The entries that follow include a run beginning at the line with "Jsem holka Štěstěny, tvrdila" and ending at the line with "nasehvezdy.cz"; restate that run word for word and leave the rest out.

[Collected data]
——————————

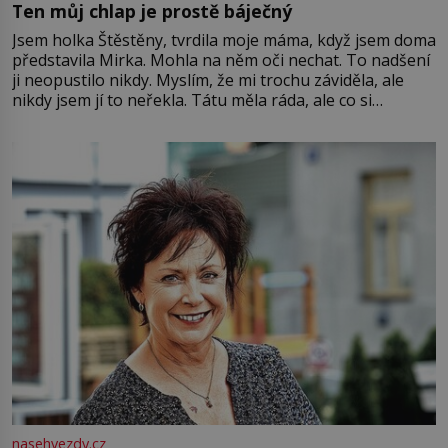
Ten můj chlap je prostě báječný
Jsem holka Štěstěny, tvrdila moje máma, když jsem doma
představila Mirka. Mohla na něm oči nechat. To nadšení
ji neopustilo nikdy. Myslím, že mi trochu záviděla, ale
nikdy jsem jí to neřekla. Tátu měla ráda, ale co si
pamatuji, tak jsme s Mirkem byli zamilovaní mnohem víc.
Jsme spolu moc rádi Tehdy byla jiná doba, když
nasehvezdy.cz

——————————

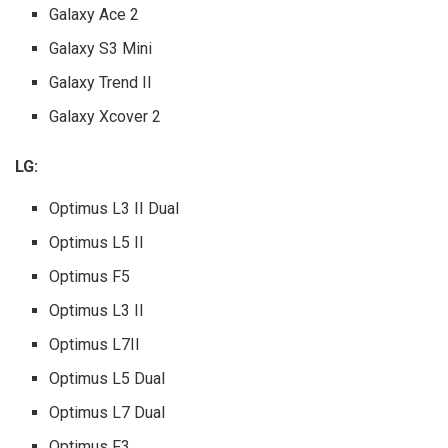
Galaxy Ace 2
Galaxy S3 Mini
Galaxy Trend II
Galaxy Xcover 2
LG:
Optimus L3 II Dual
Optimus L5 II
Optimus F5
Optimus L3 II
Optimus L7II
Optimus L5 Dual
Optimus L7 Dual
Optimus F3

——————————

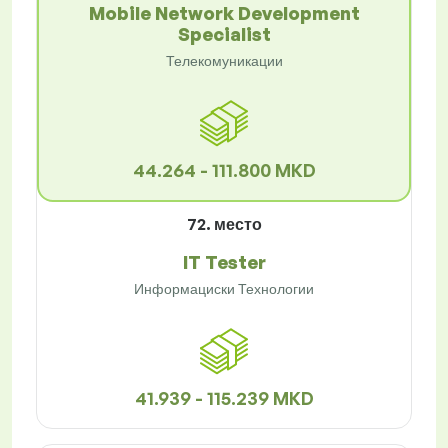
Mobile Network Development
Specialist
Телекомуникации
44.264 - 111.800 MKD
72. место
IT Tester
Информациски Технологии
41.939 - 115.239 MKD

——————————

[YOUR SOLUTION]
Jsem holka Štěstěny, tvrdila moje máma, když jsem doma
představila Mirka. Mohla na něm oči nechat. To nadšení
ji neopustilo nikdy. Myslím, že mi trochu záviděla, ale
nikdy jsem jí to neřekla. Tátu měla ráda, ale co si
pamatuji, tak jsme s Mirkem byli zamilovaní mnohem víc.
Jsme spolu moc rádi Tehdy byla jiná doba, když
nasehvezdy.cz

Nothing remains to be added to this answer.